La más reciente fue en 2006 con motivo de la huelga de hambre reclamando a la Asamblea Constituyente la aplicación de la Ley Especial de Convocatoria a la misma que prescribe que para las resoluciones y textos de la Constitución se aplica la mayoría calificada (dos tercios de voto de los presentes) en toda instancia -esta ley no hace diferencia entre comisiones y plenaria-. La historia es por demás conocida; PODEMOS transó en mayoría absoluta para comisiones y 2/3 para la plenaria y allanó el camino para que la CPE fuera el bodrio que es ahora. Fue un "sacrificio" inútil, aguanté lo que el cuerpo resistió (7 días): más tiempo hubiera significado daño irreversible a mi salud.
Mucho se ha escrito sobre la condición de alguien que se somete a ayuno voluntario, por razones políticas en este caso, de modo que no voy a extenderme en el asunto.
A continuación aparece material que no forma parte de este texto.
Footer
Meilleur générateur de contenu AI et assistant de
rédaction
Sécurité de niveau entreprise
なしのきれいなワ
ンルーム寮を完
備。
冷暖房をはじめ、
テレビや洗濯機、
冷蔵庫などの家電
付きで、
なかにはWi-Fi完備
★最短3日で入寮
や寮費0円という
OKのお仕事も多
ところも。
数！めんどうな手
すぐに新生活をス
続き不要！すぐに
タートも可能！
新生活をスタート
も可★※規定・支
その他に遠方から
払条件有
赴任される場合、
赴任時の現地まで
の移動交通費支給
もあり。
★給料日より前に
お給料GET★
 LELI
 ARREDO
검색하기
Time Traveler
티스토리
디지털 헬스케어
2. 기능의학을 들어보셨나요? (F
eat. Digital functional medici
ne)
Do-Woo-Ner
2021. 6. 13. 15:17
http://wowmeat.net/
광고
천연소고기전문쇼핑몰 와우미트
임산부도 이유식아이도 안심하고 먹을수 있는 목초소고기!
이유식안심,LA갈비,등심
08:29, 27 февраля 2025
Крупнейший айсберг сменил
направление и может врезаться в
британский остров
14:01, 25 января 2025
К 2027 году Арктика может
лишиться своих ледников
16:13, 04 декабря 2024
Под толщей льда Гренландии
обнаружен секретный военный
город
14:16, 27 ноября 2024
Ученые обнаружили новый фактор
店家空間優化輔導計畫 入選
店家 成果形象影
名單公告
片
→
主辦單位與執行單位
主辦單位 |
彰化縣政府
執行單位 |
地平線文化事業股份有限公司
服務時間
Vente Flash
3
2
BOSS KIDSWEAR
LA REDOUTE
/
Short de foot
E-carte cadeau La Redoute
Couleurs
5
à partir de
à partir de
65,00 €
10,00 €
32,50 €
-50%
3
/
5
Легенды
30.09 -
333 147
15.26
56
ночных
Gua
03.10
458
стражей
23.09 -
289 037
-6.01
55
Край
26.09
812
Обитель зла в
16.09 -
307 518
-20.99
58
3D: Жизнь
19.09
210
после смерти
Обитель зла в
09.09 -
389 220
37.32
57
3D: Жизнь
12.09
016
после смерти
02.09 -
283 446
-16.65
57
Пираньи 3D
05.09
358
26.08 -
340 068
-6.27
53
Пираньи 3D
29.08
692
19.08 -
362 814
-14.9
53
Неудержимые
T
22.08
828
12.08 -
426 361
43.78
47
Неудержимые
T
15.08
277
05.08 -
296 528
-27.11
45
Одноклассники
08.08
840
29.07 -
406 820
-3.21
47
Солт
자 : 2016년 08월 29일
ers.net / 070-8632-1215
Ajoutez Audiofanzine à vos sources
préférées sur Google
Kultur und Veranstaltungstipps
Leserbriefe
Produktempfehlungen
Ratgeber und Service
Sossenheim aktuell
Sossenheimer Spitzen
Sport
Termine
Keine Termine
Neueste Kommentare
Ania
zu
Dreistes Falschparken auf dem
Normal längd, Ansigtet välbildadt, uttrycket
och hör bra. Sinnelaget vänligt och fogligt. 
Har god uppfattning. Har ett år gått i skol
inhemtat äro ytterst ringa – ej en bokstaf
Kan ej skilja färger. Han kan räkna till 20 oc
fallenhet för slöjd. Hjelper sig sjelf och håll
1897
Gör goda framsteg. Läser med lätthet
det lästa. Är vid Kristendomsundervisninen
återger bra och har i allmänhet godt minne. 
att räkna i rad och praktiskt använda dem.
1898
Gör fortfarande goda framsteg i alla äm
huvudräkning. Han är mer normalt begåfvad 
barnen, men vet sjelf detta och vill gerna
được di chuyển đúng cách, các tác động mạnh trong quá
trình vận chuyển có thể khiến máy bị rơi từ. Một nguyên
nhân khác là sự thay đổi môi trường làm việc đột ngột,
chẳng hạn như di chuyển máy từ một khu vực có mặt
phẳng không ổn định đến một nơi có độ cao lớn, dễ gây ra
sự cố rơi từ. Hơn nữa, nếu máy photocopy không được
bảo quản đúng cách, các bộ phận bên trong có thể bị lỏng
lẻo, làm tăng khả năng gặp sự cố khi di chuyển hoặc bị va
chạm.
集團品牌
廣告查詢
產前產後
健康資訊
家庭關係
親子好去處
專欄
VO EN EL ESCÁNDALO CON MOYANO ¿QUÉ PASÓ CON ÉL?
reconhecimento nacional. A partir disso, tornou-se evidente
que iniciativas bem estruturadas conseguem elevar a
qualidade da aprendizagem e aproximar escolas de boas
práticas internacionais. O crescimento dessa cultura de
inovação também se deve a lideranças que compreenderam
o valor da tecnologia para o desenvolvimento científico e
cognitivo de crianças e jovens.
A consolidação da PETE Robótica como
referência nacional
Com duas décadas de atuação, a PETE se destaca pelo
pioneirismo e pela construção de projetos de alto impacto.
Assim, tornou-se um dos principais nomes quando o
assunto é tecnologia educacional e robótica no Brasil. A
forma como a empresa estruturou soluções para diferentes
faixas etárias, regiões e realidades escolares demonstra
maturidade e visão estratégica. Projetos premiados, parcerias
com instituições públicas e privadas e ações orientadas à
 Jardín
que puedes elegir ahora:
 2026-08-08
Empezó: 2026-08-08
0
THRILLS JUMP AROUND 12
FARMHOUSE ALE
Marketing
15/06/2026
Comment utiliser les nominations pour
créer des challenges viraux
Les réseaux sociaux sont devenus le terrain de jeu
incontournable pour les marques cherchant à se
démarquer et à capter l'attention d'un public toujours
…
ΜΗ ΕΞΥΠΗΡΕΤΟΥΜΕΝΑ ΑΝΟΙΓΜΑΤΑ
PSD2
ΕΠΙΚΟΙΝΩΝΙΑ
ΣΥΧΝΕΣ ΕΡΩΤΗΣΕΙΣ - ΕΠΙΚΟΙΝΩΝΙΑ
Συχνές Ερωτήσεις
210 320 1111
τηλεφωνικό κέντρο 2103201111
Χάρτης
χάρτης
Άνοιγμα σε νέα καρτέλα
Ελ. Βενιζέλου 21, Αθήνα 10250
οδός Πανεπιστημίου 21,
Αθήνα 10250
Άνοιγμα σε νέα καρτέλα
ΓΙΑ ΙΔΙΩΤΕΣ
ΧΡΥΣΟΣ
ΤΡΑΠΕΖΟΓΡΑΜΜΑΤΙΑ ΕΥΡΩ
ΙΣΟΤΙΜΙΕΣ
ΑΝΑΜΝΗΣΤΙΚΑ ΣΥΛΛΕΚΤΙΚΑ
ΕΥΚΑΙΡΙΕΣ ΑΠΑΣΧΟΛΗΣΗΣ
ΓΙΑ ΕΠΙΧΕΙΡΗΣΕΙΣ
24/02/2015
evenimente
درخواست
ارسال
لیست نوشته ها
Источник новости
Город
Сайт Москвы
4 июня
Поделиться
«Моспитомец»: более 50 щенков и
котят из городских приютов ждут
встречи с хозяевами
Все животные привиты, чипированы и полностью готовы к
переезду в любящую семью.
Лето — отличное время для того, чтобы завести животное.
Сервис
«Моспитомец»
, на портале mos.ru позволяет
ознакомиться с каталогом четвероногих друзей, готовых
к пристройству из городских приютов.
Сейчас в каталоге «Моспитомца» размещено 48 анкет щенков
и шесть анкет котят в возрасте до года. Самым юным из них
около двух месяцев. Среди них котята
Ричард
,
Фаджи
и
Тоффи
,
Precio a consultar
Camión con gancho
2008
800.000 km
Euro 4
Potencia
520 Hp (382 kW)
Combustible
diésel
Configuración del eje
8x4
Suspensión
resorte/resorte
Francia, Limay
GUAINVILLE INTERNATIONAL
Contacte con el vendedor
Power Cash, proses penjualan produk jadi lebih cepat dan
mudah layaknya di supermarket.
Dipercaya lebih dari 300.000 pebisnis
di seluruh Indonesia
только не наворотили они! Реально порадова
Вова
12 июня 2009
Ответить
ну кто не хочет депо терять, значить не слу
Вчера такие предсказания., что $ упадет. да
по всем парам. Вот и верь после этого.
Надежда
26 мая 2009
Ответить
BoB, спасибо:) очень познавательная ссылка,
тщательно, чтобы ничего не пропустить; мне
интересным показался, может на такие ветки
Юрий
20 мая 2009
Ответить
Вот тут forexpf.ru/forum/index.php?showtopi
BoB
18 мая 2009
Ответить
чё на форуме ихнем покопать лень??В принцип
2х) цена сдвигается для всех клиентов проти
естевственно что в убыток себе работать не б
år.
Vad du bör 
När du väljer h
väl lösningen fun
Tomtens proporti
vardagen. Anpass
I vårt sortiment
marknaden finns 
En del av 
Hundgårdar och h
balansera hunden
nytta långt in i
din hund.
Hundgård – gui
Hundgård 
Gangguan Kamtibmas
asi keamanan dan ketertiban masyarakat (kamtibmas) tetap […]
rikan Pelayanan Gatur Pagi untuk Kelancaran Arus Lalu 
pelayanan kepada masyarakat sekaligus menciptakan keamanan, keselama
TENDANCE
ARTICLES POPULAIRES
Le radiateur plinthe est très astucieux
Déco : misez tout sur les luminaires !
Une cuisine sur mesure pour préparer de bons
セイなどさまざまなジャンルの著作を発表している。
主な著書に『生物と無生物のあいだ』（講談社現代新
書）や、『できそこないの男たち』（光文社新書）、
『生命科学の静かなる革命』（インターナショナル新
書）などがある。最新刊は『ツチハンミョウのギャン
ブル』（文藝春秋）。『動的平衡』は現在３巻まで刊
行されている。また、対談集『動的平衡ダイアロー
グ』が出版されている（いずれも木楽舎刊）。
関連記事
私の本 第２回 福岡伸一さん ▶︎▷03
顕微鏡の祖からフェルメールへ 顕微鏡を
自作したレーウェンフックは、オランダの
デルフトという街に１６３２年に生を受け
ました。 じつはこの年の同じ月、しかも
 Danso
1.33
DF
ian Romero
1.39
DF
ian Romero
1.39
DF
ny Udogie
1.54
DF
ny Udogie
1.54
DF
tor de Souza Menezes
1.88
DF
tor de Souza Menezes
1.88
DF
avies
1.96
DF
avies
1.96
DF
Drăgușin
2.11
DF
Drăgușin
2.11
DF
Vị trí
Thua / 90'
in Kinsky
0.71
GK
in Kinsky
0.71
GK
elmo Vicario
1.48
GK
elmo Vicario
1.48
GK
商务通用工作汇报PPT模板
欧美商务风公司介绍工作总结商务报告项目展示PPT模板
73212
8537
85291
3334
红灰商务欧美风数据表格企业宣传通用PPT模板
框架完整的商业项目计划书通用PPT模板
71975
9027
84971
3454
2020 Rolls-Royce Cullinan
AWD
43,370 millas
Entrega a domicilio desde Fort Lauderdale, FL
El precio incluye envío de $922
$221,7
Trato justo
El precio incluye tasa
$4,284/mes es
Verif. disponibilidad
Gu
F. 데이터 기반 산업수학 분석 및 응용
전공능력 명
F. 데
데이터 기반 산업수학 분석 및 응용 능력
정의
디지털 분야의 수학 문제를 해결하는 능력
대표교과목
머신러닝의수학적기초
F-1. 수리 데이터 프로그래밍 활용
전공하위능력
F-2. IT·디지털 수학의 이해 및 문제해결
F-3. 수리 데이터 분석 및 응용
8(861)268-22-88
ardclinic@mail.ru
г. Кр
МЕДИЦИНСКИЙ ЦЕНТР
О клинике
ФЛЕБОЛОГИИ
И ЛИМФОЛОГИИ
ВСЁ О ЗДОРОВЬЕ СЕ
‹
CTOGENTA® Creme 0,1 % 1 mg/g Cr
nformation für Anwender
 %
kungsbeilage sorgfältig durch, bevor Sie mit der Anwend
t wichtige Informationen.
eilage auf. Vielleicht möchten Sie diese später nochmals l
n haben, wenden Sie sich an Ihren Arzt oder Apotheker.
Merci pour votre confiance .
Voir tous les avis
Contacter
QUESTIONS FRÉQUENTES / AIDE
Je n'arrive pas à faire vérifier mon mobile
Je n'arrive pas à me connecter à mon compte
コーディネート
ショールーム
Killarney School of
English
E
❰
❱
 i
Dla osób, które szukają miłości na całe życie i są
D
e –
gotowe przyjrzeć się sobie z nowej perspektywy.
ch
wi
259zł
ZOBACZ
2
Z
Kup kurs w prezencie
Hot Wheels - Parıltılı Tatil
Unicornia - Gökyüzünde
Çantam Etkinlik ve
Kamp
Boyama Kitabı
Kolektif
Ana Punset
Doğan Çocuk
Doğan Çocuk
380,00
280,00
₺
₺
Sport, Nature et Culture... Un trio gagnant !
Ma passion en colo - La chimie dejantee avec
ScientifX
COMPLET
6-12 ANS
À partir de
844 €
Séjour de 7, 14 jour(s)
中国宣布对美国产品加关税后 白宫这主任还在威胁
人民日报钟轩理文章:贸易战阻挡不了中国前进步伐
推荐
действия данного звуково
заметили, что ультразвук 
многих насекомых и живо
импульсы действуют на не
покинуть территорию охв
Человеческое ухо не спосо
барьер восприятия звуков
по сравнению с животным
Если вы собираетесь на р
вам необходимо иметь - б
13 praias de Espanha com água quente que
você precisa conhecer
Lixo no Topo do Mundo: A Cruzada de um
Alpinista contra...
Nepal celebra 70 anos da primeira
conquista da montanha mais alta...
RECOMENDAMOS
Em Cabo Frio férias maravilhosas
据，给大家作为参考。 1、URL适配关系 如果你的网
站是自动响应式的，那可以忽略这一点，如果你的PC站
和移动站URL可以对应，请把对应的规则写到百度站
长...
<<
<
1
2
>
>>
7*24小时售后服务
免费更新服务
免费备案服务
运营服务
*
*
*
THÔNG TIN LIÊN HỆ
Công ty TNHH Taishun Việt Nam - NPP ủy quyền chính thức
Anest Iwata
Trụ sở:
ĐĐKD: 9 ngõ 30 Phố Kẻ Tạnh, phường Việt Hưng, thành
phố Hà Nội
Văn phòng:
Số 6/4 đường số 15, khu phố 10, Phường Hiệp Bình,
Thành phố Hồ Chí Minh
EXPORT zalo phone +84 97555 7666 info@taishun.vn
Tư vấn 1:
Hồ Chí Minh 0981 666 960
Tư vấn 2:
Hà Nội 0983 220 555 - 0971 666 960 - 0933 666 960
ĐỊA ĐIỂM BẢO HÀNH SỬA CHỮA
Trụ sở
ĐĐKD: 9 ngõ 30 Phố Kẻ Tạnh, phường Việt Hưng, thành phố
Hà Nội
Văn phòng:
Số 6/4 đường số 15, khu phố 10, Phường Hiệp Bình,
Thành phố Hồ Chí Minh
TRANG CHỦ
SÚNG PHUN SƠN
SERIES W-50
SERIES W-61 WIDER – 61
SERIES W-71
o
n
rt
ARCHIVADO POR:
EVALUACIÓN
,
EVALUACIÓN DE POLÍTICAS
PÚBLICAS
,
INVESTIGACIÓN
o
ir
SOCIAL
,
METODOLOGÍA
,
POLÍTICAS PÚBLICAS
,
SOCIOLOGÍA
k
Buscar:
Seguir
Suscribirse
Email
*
Voy, sin embargo, a referirme a otra prueba de entrega, ésta más grata que la descrita.
Sucedió 10 años antes que la antedicha; entre el 7 y el 12 de noviembre de 1997. Me encerré, con el impulso de Ramiro Serrano y Pavel Alarcón, esos 6 días (120 horas seguidas) en la cabina de radio "Dimensión" para difundir la música de los Rolling Stones exclusivamente... y lo logré. El no dormir durante tanto tiempo se parece a no comer... hacia la mitad de la prueba uno quiere renunciar porque el cuerpo manifiesta su extrañeza; pasado este umbral uno ingresa a un estado alterado de conciencia, a un plano místico, en el que lo físico pierde importancia.
Quizás quien mejor haya percibido desde el exterior esta experiencia fue Marco Sainz en su columna El Radiólogo (foto) de la cual extracto estas líneas:
"Pero uno de los afanes de Walter Reyesvilla era justamente que sea menos lo que se dice de ellos, sin haberlos escuchado, y que sea más lo que se disfrute y se los conozca en su oficio. Debemos decir que ese afán está logrado, como casi todos los demás que estaban autoimpuestos, incluido el de aguantar, en esa suerte de tortura placentera (que me imagino), permanecer despierto tantos días envuelto en el objeto de la propia pasión".